By: Law is Cool · February 18, 2008 · Filed Under Environmental Law, Intellectual Property · Add Comment 

Biomimicry, or engineering based on naturally occurring principles, is one of the newest emerging technologies in patent law.

The Biomimicry Guild states,

Life has been performing design experiments on Earth’s R&D lab for 3.8 billion years. What’s flourishing on the planet today are the best ideas—those that perform well in context, while economizing on energy and materials. Whatever your company’s design challenge, the odds are high that one or more of the world’s 30 million creatures has not only faced the same challenge, but has evolved effective strategies to solve it.

Time magazine explains further,

Some 3.8 billion years of evolution have exposed the design flaws of roughly 99% of nature’s creations — all recalled by the Manufacturer. The 1% that have survived can teach powerful lessons about how things should be built if they’re to last.

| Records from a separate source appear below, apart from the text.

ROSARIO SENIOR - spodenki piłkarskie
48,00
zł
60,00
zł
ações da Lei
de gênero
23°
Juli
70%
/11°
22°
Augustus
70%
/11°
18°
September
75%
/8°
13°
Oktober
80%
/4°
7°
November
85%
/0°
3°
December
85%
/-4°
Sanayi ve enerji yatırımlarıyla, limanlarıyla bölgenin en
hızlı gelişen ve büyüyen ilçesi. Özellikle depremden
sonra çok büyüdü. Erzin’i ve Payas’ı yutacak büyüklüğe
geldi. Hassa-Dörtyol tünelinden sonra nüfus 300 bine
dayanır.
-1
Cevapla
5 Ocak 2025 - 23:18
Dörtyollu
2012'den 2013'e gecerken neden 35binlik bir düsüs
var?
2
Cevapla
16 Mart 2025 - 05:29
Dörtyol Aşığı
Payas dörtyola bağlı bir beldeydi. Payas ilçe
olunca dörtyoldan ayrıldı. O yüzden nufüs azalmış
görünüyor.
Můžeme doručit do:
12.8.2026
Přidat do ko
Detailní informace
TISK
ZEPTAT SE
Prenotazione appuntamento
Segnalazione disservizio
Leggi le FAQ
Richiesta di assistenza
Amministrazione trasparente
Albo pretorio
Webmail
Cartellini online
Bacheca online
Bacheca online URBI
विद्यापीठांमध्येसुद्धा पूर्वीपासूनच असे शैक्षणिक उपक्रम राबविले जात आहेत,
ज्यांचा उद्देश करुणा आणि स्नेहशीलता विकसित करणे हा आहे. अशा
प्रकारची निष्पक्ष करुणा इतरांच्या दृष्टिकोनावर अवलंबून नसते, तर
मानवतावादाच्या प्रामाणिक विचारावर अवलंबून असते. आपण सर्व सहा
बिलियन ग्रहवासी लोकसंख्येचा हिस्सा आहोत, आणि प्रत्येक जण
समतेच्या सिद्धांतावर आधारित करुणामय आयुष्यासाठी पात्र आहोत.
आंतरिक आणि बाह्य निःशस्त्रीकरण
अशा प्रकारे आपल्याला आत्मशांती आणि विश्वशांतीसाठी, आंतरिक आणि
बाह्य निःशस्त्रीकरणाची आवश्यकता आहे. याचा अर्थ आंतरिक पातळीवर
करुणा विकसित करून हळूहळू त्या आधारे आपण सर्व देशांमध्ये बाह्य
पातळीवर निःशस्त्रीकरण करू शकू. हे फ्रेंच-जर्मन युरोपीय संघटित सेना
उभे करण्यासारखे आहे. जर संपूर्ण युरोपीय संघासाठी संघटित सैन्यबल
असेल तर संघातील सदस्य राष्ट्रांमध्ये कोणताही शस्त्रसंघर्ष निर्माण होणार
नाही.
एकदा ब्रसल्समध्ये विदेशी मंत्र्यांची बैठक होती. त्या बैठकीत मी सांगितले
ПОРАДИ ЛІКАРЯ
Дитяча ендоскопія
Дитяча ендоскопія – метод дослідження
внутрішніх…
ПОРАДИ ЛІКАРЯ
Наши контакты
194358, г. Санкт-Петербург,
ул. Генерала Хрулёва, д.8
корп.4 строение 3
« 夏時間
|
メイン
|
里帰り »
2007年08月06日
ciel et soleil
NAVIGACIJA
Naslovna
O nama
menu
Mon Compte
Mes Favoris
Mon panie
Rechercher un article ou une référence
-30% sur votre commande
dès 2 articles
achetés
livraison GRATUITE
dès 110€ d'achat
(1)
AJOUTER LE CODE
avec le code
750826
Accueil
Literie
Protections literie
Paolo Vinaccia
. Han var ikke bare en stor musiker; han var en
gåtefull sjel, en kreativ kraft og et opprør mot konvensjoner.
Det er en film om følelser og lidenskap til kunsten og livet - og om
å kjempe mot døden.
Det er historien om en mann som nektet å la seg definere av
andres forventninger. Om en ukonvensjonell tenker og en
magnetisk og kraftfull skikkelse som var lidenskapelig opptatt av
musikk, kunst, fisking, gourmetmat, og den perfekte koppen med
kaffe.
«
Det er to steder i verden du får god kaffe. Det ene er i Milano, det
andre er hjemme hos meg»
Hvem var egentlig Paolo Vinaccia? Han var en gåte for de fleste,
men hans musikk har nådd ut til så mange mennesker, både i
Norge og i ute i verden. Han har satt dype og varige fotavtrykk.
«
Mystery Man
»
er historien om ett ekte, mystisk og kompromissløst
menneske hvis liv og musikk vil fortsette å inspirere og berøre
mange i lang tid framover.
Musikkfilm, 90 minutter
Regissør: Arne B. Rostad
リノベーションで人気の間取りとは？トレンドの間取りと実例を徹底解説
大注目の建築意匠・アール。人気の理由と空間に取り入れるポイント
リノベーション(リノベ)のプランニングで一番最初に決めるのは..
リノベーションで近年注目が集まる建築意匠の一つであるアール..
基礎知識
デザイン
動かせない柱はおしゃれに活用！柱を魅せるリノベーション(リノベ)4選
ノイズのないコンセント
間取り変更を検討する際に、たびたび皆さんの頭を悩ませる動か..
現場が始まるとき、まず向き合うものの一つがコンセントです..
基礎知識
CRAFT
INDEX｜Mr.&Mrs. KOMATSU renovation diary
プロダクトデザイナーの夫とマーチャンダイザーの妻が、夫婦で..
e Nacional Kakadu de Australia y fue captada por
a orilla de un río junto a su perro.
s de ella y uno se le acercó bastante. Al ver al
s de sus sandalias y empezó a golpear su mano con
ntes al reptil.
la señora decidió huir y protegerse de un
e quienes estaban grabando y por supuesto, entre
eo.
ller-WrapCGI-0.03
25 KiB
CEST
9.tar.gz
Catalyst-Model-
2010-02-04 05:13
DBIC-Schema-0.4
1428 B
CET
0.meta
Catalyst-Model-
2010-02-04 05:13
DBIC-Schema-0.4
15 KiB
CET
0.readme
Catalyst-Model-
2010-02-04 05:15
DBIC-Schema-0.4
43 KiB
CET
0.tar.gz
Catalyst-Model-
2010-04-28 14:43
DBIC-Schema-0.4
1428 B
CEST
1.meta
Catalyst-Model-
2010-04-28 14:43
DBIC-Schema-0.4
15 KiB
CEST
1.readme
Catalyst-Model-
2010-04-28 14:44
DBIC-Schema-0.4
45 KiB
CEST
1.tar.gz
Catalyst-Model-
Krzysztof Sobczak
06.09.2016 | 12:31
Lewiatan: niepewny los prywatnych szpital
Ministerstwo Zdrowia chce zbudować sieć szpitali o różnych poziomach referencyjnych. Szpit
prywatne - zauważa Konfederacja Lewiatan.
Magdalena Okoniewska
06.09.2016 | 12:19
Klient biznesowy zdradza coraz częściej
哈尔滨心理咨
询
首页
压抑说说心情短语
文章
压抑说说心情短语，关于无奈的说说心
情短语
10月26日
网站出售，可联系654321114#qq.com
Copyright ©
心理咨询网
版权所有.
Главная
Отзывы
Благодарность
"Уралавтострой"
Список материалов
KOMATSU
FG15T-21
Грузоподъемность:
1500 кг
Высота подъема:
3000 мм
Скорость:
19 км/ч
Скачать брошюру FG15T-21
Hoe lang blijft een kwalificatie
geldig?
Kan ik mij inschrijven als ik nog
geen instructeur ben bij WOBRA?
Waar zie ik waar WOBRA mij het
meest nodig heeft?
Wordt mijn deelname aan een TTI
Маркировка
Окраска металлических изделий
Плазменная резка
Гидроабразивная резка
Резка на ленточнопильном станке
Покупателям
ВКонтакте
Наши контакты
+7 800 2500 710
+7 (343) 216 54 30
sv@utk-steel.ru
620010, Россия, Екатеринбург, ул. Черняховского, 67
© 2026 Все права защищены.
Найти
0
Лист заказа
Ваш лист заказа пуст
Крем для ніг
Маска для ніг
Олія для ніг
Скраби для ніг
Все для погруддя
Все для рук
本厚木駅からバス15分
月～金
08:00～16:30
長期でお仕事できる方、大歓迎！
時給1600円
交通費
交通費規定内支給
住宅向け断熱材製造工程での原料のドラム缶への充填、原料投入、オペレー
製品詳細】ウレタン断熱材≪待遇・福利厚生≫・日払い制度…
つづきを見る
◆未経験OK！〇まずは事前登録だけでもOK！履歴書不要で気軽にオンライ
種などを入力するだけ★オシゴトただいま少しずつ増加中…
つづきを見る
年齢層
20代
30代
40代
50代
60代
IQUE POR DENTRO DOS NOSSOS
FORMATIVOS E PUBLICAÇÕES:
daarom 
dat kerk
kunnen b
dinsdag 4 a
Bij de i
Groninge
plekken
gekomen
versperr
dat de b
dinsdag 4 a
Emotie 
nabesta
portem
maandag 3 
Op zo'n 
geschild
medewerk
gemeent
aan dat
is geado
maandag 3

American Way shares a story on some of the developments in this field based on naturally occurring technology, which include:

  • self-cleaning paint based on flowers
  • Spider-Man velcro emulating geckos
  • clothing dyes as vibrant as a peacock
  • hydrodynamic swimsuits from sharks
  • “cool” architecture copying termite mounds
  • more energy efficient equipment
  • quiter airplanes using owl feathers

Of course the issue raised is who gets to patent designs naturally occurring in the environment.

But none of these technologies are exact replicas, and do require research and development to emulate and generate synthetic duplicates, and it is this investment that will likely justify the issuing of patents.